Bab 94 ~ Sang Dukun

198 84 2
                                    

Rumah Tamu berjarak sekitar lima ratus meter dari rumah kepala suku, dan terletak di dataran yang lebih rendah. William mendapat kamar yang cukup luas dan nyaman, yang jendelanya menghadap ke arah sungai.

Tapi belum ada pemandangan yang bisa dinikmati karena gelapnya malam. Tak lama di sana ia sudah tertidur nyenyak.

Esok paginya, begitu ia terbangun, sarapan sudah tersedia di atas meja kecil di samping pintu. Makanannya cukup banyak. Ada susu dan juga daging rusa yang tebal. Langsung saja William menyikatnya sampai tandas.

Setelah kenyang, kemudian ia duduk di teras Rumah Tamu yang menghadap ke arah sungai, menikmati pagi dan juga menunggu. Seingatnya kemarin, pagi ini Vida akan mengajaknya menemui Helga si dukun tua. Namun sampai beberapa lama gadis itu ternyata tidak datang-datang juga.

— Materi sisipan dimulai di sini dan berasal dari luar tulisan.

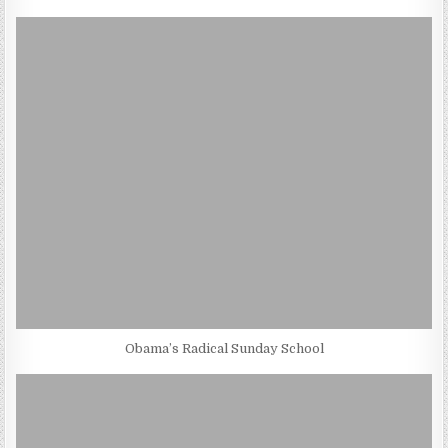
Obama’s Radical Sunday School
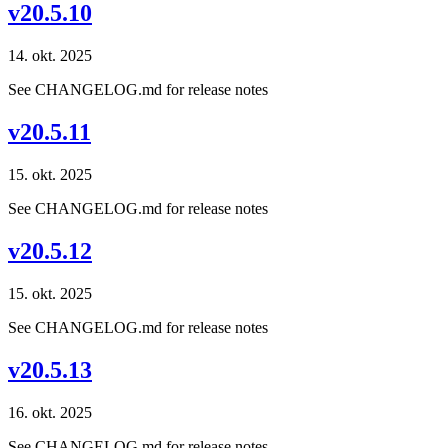
v20.5.10
14. okt. 2025
See CHANGELOG.md for release notes
v20.5.11
15. okt. 2025
See CHANGELOG.md for release notes
v20.5.12
15. okt. 2025
See CHANGELOG.md for release notes
v20.5.13
16. okt. 2025
See CHANGELOG.md for release notes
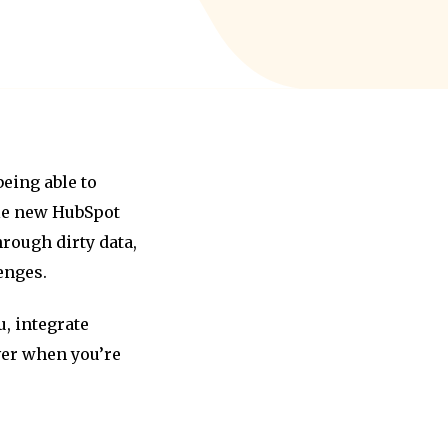
eing able to
ile new HubSpot
rough dirty data,
enges.
, integrate
over when you’re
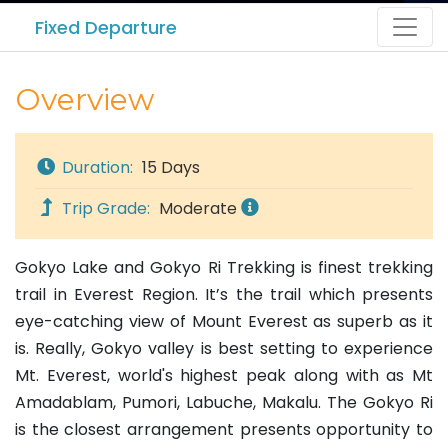
Fixed Departure
Overview
Duration:
15 Days
Trip Grade:
Moderate
Gokyo Lake and Gokyo Ri Trekking is finest trekking
trail in Everest Region. It’s the trail which presents
eye-catching view of Mount Everest as superb as it
is. Really, Gokyo valley is best setting to experience
Mt. Everest, world's highest peak along with as Mt
Amadablam, Pumori, Labuche, Makalu. The Gokyo Ri
is the closest arrangement presents opportunity to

William, terus terang, sebenarnya sudah rindu padanya. Karenanya, ia kemudian sudah bersiap hendak pergi mendatangi gadis itu di rumah kepala suku. Belum sempat ia pergi, ternyata Vida akhirnya muncul.

"Maaf, aku harus menemui keluarga para prajurit yang meninggal itu."

William langsung merasa bersalah. "Apa mereka ... baik-baik saja?"

"Mereka sedih, tapi bisa menerimanya. Aku sudah memberi ganti rugi."

"Apa mereka bertanya, bagaimana para prajurit itu mati, dan siapa yang membunuhya?"

Vida memandangi William. "Apa yang kamu pikirkan?"

"Aku yang membunuh orang-orang itu, jadi kamu pasti tahu rasanya. Saat itu perang, dan memang begitulah resikonya, tapi tetap saja aku ... Menurutmu, apa tidak lebih baik aku bicara pada mereka, menjelaskan apa yang sebenarnya terjadi, dan meminta maaf?"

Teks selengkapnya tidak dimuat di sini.